I’m going to select a threshold of –1: I’ll explain that later on. Then we have a search method. We’re going to use the BestFirst search, but we’re going to search backwards – I’ll talk about that later on. And we’re going to have a search termination … yes, we’re going to leave it at that. OK. Let’s just run it. Now it’s running, doing all those cross-validations. And, lo and behold, it’s got the same attribute subset as you got before, and it’s got a “Merit of best subset” of 74%. Going back to the slide here, that’s really the same thing as we got before. Same subset, and the “merit” is the same as the accuracy.
It’s a little bit of a coincidence that we got the same results, because Weka doesn’t do exactly the same thing, you know, the setting of the random number generator and so on. But anyway, we did get the same result here in this situation.
A good question is: how many subsets we had to evaluate? How many attributes we had to evaluate? How much experimentation we had to do? I’m going to go back here, and I’m going to set the searchTermination to 1 – and again I will explain that in a minute – and run it again. And here it tells me that it’s evaluated 36 subsets. Back on the slide, you can count these subsets. It took the complete attribute set and then it tried removing all of the 9 attributes, one by one. That’s 9 more evaluations. Then it removed another attribute, 8 evaluations, and another one and another one, which gave it the final attribute subset.
But to check that it was the final attribute subset and you couldn’t do better by removing another attribute, it had to do a further 5 evaluations. And if you add up all of those, you get 36 subsets evaluated. The wrapper method involves an evaluation method and a search method. Let’s talk about search. We were doing backwards searching. We started with all 9 attributes, and selected one to remove, and so on and so forth until we decided to stop; the searchTermination criteria. It would be equally viable to do forwards search, starting with a 0-attribute subset and adding the best attribute each time until you decided to stop. Or you could do bi-directional search.
You could start with some random attribute subset – actually, Weka allows you to specify what attribute subset to start with – and then either add or subtract an attribute depending on which gives the most performance improvement.
Or you could do exhaustive search: in this case there are 512 possible subsets of 9 attributes and you could simply try them all. The searchTermination criterion is interesting.
When we did this manually, we stopped as soon as the results started to get worse: we got a local maximum in the search space. But you might do better by plowing on through that minimum that you get, going a little bit further to see if perhaps you might reach an even higher peak further on. If you set the searchTermination criterion to something greater than 1, then Weka will try a little bit harder, go a little bit further, before deciding to abandon the search. Now, I’m not going to show you all these different searches, but here are some results. It’s a pretty [lengthy] process. I showed you Backwards search, and we got that first subset at a 0.72 evaluation.

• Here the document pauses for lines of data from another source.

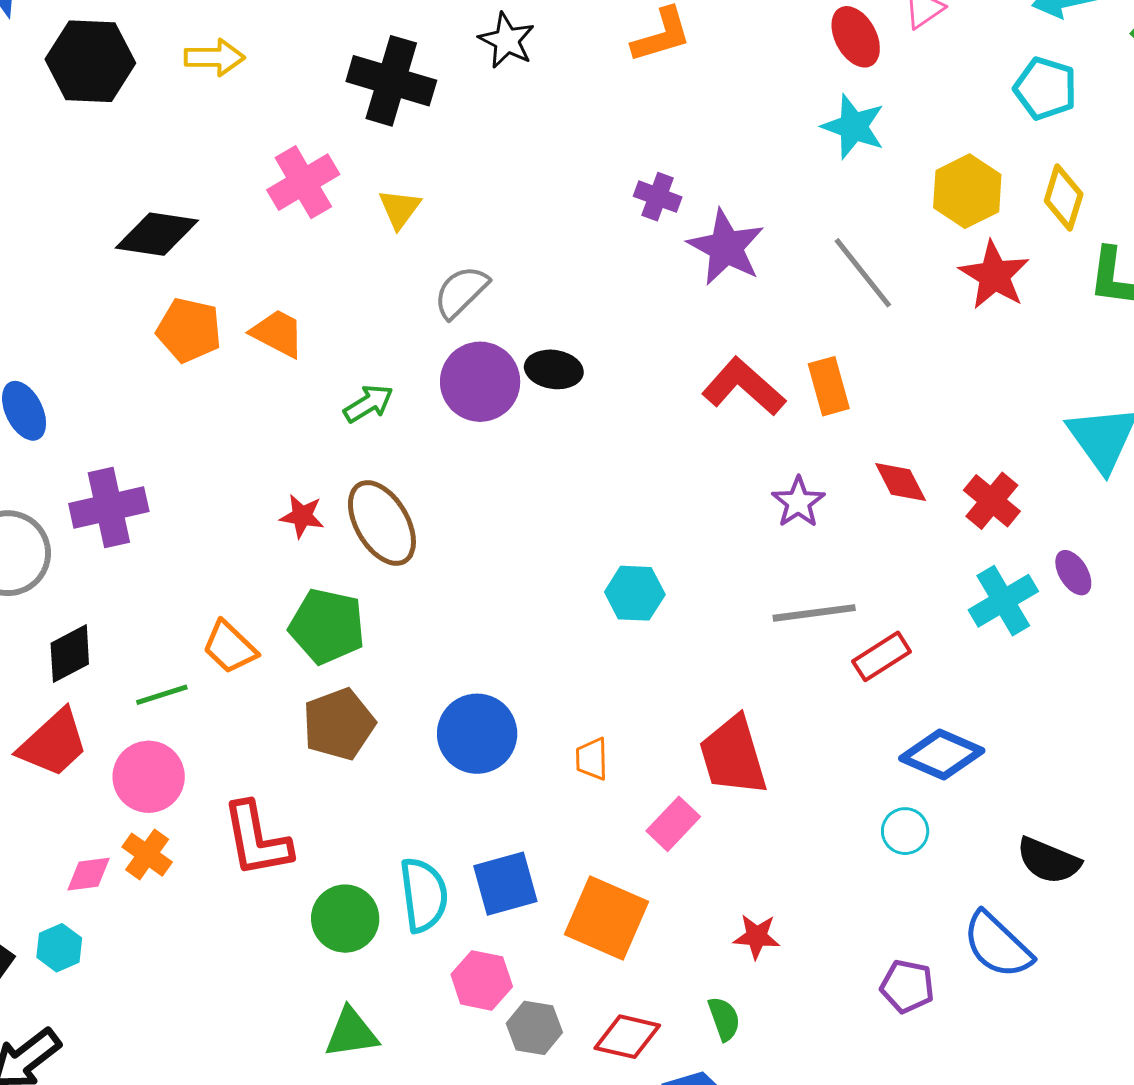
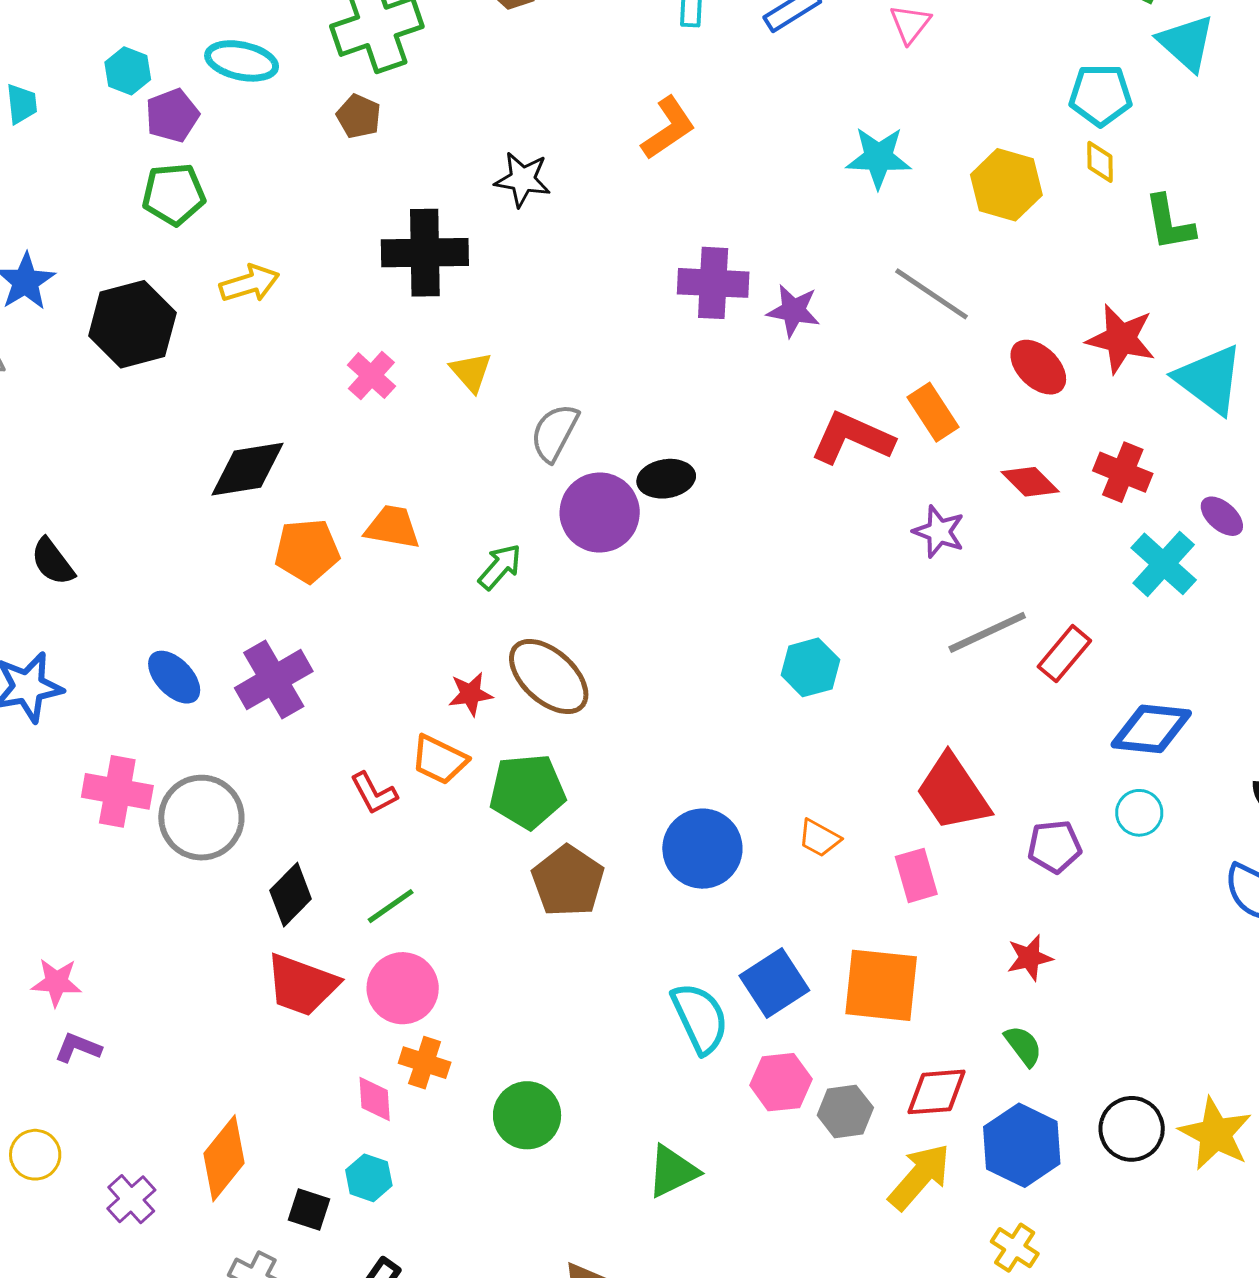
red ellipse: (856, 37) -> (1038, 367), moved
cyan pentagon: (1045, 88) -> (1100, 95), moved
pink cross: (303, 182) -> (371, 376), size x0.7
purple cross: (658, 197) -> (713, 283), size x1.5
yellow diamond: (1064, 198) -> (1100, 162), size x0.7
purple star: (726, 247) -> (793, 311), size x0.7
red star: (994, 275) -> (1121, 339), moved
purple cross: (109, 508) -> (274, 680), moved
orange trapezoid: (230, 647) -> (439, 760), moved
red trapezoid: (53, 743) -> (302, 985), turned 80
orange trapezoid: (592, 759) -> (819, 838), turned -42
pink rectangle: (673, 824) -> (916, 875), turned -42
red L-shape: (257, 839) -> (374, 793), moved, size x0.6
pink diamond: (88, 874) -> (375, 1099), turned -69
green circle: (345, 919) -> (527, 1115), moved
purple pentagon: (907, 986) -> (1054, 846), moved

And then we set the searchTermination up to 5 which gives us a chance of powering on past a local maximum, finding an even bigger maximum in the search space, and that gives us a better evaluation. Or with Forwards search, you get that 3-attribute subset RI, Al and Ca. If you search on a little bit further instead of terminating the search prematurely, you can get a better subset with better accuracy. And Bi-directional search will give that 3-attribute subset, and again you can improve that by setting the searchTermination criterion to search a little bit further.
Note that we are always finding a local optimum, but setting the searchTermination criterion to more than 1 gives you a chance of traversing a valley in the search space to find a better local optimum. I turns out that, on this dataset, “Al” is the single best attribute to use (OneR will confirm that for you), so all Forward search results will include “Al”. Curiously, “Al” is the best single attribute to drop. So if you start with a full set, the best one to drop is “Al”. This sounds pretty strange, and I must admit it is pretty unusual. But nevertheless it’s true, and it’s certainly not impossible. Let’s go back to Weka here. I’m going to set cross-validation and see what happens.

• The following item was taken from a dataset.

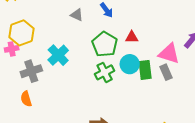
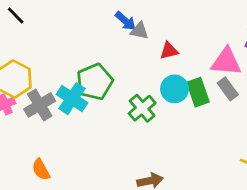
gray triangle: (77, 15) -> (139, 31), moved
green pentagon: (105, 44) -> (95, 82), moved, turned 30
gray cross: (31, 71) -> (40, 105), moved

What it’s doing now is doing the attribute evaluation 10 separate times. It’s showing us here how many times this attribute, RI, appeared in the final attribute subset. In this case, it appeared in 9 out of the 10 attribute subsets.
Coming back to the slide: in how many folds does this attribute appear in the final subset? You can see that RI and Mg and Ba appear in all 10 of the folds, and Al, Si, K and Fe appear in not too many, 2 or 3 of the folds. This gives you an indication of the stability of the attribute selection method. For this dataset it’s not really very stable, as we’ve seen by getting all those different subsets when we try different parameters of the wrapper method. If we do forward search, of course, we will definitely choose Al, so this was done with Backwards search. The gory details of the Wrapper method.
In general, Weka implementations follow descriptions in the research literature, so these parameters came from the research literature. It tries to do a 5-fold cross-validation by default, not a 10-fold cross-validation, but it doesn’t necessarily do all 5 folds. It does at least 2 and up to 5 runs, and stops when the standard deviation is less than a user-specified threshold. Setting a negative threshold, which is what we did, forces a single cross-validation each time. The BestFirst search method is the default, and the searchTermination defaults to 5 for traversing valleys. The Wrapper method uses cross-validation to select the best attribute to add or drop at each stage. If we go back to Weka, there’s another attribute evaluator, which is called the ClassifierSubsetEvaluator.
That allows us to specify a classifier and also a hold-out file, so here we would use the hold-out file to evaluate each subset in turn. That’s attribute selection using the Wrapper method.
We use a classifier to find a good attribute set: we used J48. We wrap the classifier in a cross-validation loop.
There are two components here: the attribute evaluator, which evaluates a subset of attributes; and the search method, which searches through the attribute space. Searching can be forwards, backwards, or bidirectional starting from any subset.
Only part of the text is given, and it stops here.